Cal-Pol is your personal "Calorie Police," an intelligent kitchen vessel designed to provide a highly accurate, real-time estimate of the calories and macronutrients in your food. Tailored for local cuisines, it goes beyond simple food photography by precisely measuring the weight of ingredients as you add them, identifying them, and calculating their nutritional value on the spot.
The project is a hardware-first system designed for accuracy and ease of use in the kitchen.
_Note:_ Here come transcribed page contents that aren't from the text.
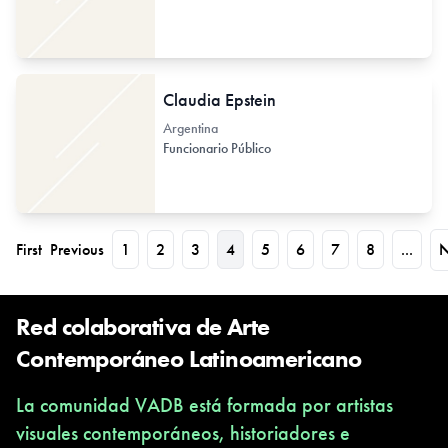
Claudia Epstein
Argentina
Funcionario Público
First
Previous
1
2
3
4
5
6
7
8
...
N
Red colaborativa de Arte
Contemporáneo Latinoamericano
La comunidad VADB está formada por artistas
visuales contemporáneos, historiadores e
The "Smart Analysis Vessel"
- Real-Time Weight Measurement: An integrated, high-precision load cell measures the exact weight of each ingredient as it's added to the vessel.
- Local Ingredient Recognition: Using a combination of an onboard camera and a dataset tailored to local food items, the system identifies ingredients.
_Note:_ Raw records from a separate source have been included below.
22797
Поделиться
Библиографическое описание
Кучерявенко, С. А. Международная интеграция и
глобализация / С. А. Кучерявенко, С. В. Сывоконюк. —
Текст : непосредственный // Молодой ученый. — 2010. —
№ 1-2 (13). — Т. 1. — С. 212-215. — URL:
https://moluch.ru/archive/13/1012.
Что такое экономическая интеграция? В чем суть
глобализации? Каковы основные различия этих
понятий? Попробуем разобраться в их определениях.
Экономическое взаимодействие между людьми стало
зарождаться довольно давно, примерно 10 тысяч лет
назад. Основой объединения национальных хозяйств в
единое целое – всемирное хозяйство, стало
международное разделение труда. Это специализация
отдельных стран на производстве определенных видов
- Accurate Calorie Estimation: By combining the precise weight with nutritional data for the recognized ingredient, the system calculates the calorie, protein, carb, and fat content with a high degree of accuracy.
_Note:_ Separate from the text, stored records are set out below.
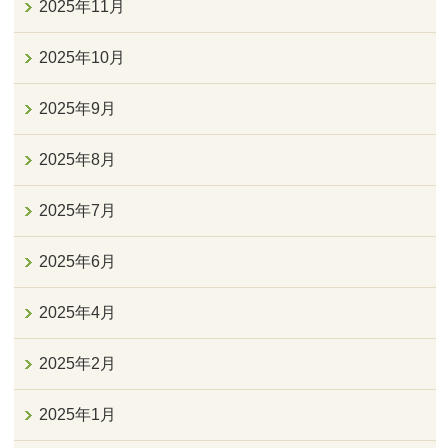
2025年11月
2025年10月
2025年9月
2025年8月
2025年7月
2025年6月
2025年4月
2025年2月
2025年1月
- Cumulative Totals: The device keeps a running total of the nutritional information as you build your meal, perfect for tracking complex recipes.
- Live Display & App Sync: A built-in display shows real-time data, while BLE connectivity syncs the results to a companion mobile app for detailed analysis and logging.
- Hardware (Analysis Vessel):
- Microcontroller: ESP32 or Raspberry Pi for processing power and connectivity.
- Sensors: High-precision load cell with an HX711 ADC for weight, and a small camera module for computer vision.
- Firmware: C/C++ (Arduino Framework) or MicroPython.
- Display: Small OLED or LCD screen for immediate feedback.
- Communication: Bluetooth (BLE) to sync with the mobile app.
- Software (AI & App):
- AI / Machine Learning: Python with TensorFlow Lite or PyTorch Mobile running on the device or a local server for ingredient recognition.
- Mobile Framework: Flutter or React Native for the user-facing app.
- Database: A local or cloud-based database of nutritional information, specifically focused on local ingredients.
Current Status: Conceptual Phase
This is a passion project currently in the ideation and research phase. The immediate goal is to develop a hardware prototype that can accurately weigh ingredients and perform basic recognition on a limited set of food items.